-- Data records follows --

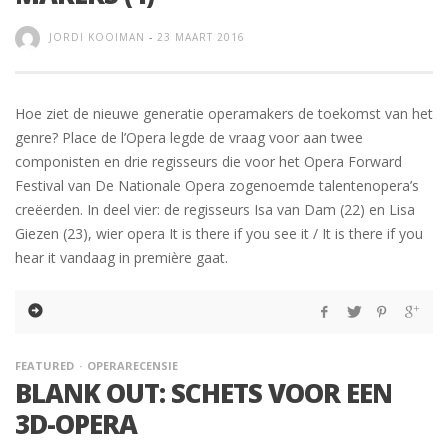
JORDI KOOIMAN
-
23 MAART 2016
Hoe ziet de nieuwe generatie operamakers de toekomst van het
genre? Place de l’Opera legde de vraag voor aan twee
componisten en drie regisseurs die voor het Opera Forward
Festival van De Nationale Opera zogenoemde talentenopera’s
creëerden. In deel vier: de regisseurs Isa van Dam (22) en Lisa
Giezen (23), wier opera It is there if you see it / It is there if you
hear it vandaag in première gaat.
FEATURED
OPERARECENSIE
BLANK OUT: SCHETS VOOR EEN
3D-OPERA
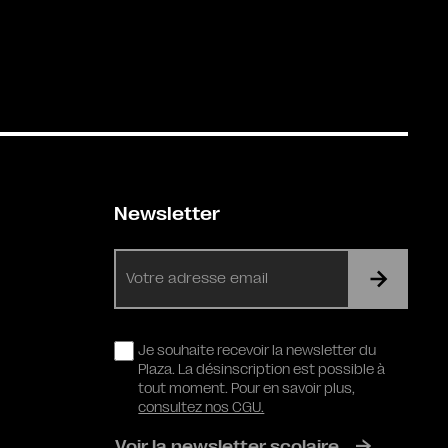
Newsletter
E-
mail
RGPD
Je souhaite recevoir la newsletter du
Plaza. La désinscription est possible à
tout moment. Pour en savoir plus,
consultez nos CGU.
Voir la newsletter scolaire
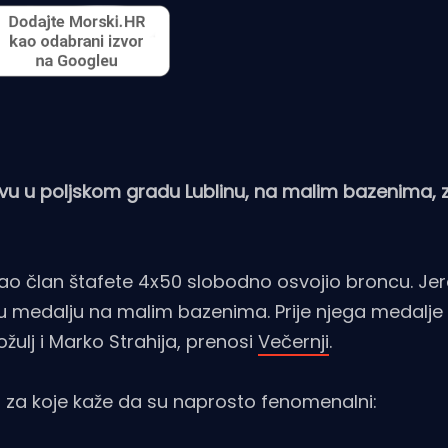
tvu u poljskom gradu Lublinu, na malim bazenima, 
 kao član štafete 4x50 slobodno osvojio broncu. Jer
psku medalju na malim bazenima. Prije njega medalje
žulj i Marko Strahija, prenosi
Večernji
.
tima za koje kaže da su naprosto fenomenalni:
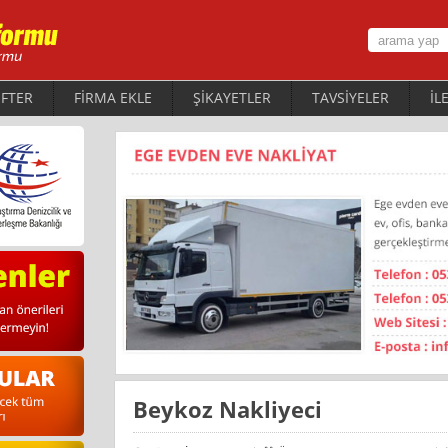
FTER
FİRMA EKLE
ŞİKAYETLER
TAVSİYELER
İL
Beykoz Nakliyeci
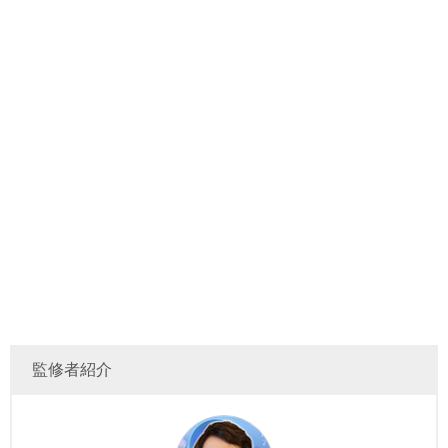
監修者紹介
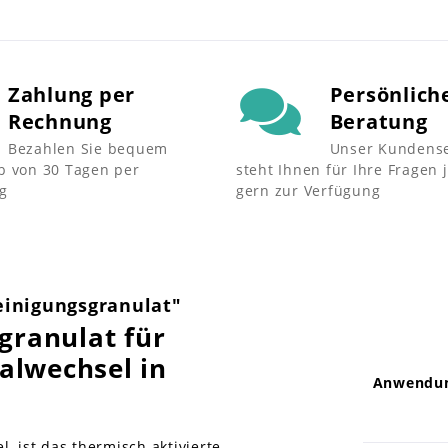
Zahlung per
Persönlich
Rechnung
Beratung
Bezahlen Sie bequem
Unser Kundense
b von 30 Tagen per
steht Ihnen für Ihre Fragen 
g
gern zur Verfügung
einigungsgranulat"
granulat für
alwechsel in
Anwendu
, ist das thermisch aktivierte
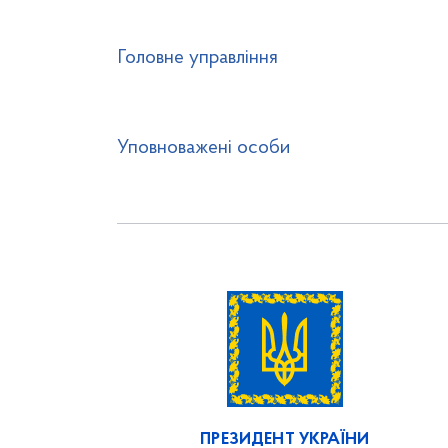
Головне управління
Уповноважені особи
ПРЕЗИДЕНТ УКРАЇНИ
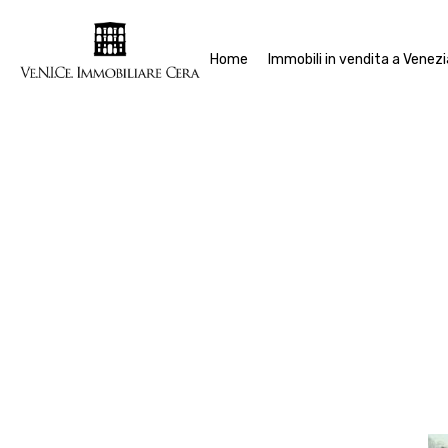
Home
Im
Home
Immobili in vendita a Venezi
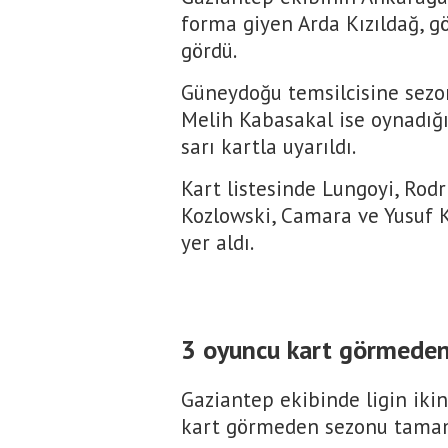
forma giyen Arda Kızıldağ, gö
gördü.
Güneydoğu temsilcisine sezo
Melih Kabasakal ise oynadığ
sarı kartla uyarıldı.
Kart listesinde Lungoyi, Rodr
Kozlowski, Camara ve Yusuf K
yer aldı.
3 oyuncu kart görmeden 
Gaziantep ekibinde ligin ikin
kart görmeden sezonu tamam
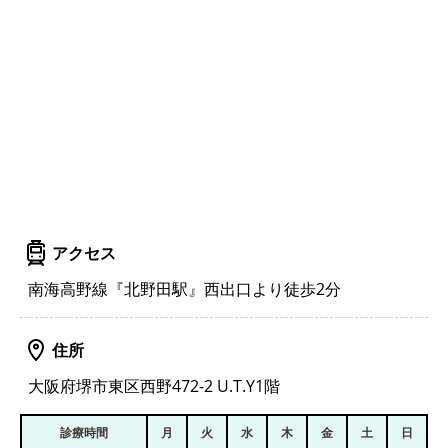
アクセス
南海高野線『北野田駅』西出口より徒歩2分
住所
大阪府堺市東区西野472-2 U.T.Y1階
診療時間
月
火
水
木
金
土
日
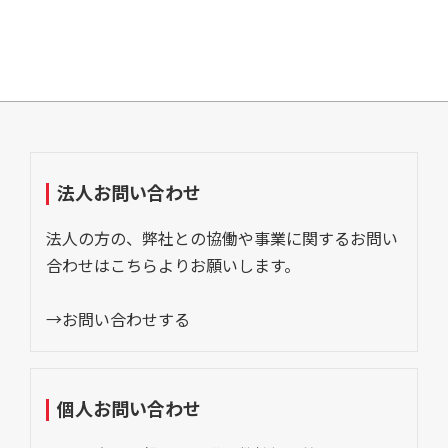
法人お問い合わせ
法人の方の、弊社との協働や事業に関するお問い
合わせはこちらよりお願いします。
→お問い合わせする
個人お問い合わせ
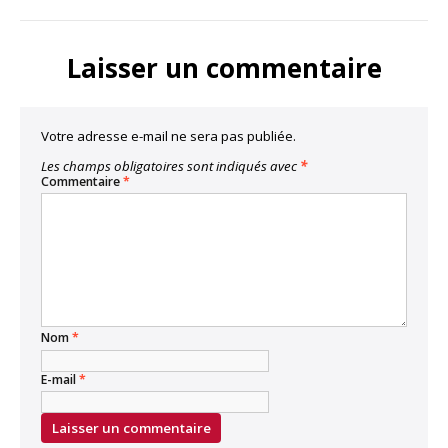
Laisser un commentaire
Votre adresse e-mail ne sera pas publiée.
Les champs obligatoires sont indiqués avec
*
Commentaire
*
Nom
*
E-mail
*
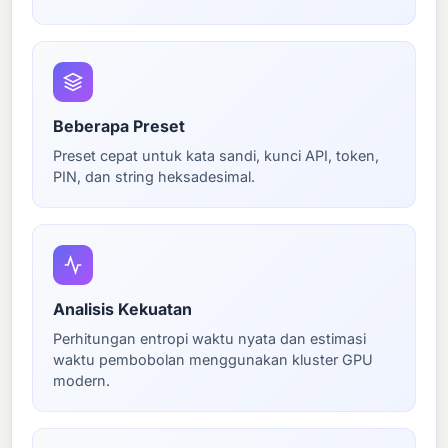
Beberapa Preset
Preset cepat untuk kata sandi, kunci API, token,
PIN, dan string heksadesimal.
Analisis Kekuatan
Perhitungan entropi waktu nyata dan estimasi
waktu pembobolan menggunakan kluster GPU
modern.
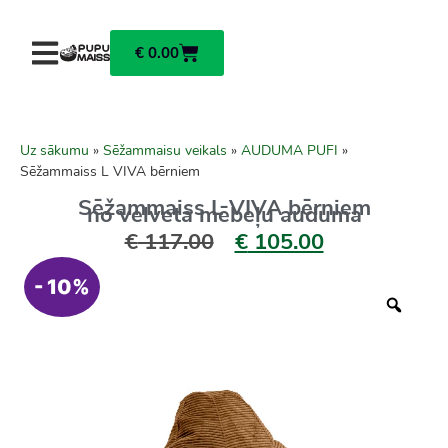
€
0.00
Uz sākumu
»
Sēžammaisu veikals
»
AUDUMA PUFI
»
Sēžammaiss L VIVA bērniem
Sēžammaiss L VIVA bērniem
no velveta mēbeļu auduma
€
117.00
€
105.00
- 10%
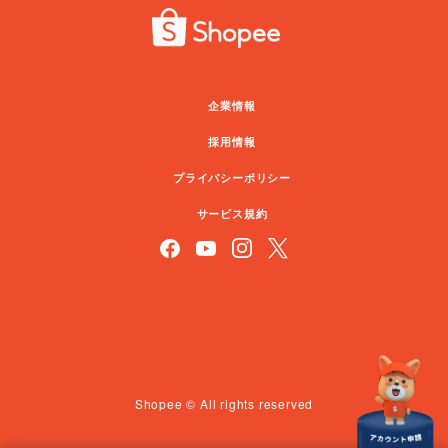
企業情報
採用情報
プライバシーポリシー
サービス規約
Shopee © All rights reserved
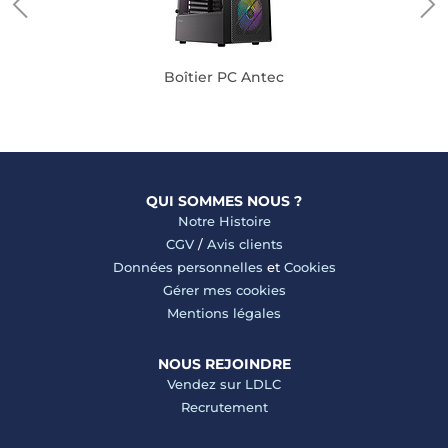
Boîtier PC Antec
QUI SOMMES NOUS ?
Notre Histoire
CGV
/
Avis clients
Données personnelles
et
Cookies
Gérer mes cookies
Mentions légales
NOUS REJOINDRE
Vendez sur LDLC
Recrutement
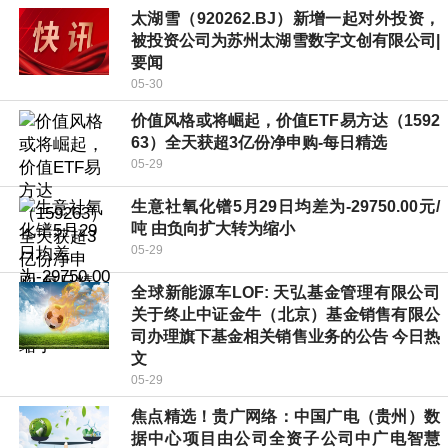
太湖雪（920262.BJ）新增一起对外投资，
被投资公司为苏州太湖雪数字文创有限公司|
要闻
05-30
价值风格或将崛起，价值ETF易方达（1592
63）全天获超3亿份净申购-每日精选
05-29
生意社氧化镨5月29日均差为-29750.00元/
吨 由负向扩大转为缩小
05-29
全球新能源车LOF: 天弘基金管理有限公司
关于终止中证金牛（北京）基金销售有限公
司办理旗下基金相关销售业务的公告 今日热
文
05-29
焦点精选！贵广网络：中国广电（贵州）数
据中心项目由公司全资子公司中广电智慧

-- Data records concluded --

What you will do:
Transcribe exactly, and only, the lines from the one with "全球新能源车LOF: 天弘基金管理有限公司" through the last line of the data.

Answer area:
全球新能源车LOF: 天弘基金管理有限公司
关于终止中证金牛（北京）基金销售有限公
司办理旗下基金相关销售业务的公告 今日热
文
05-29
焦点精选！贵广网络：中国广电（贵州）数
据中心项目由公司全资子公司中广电智慧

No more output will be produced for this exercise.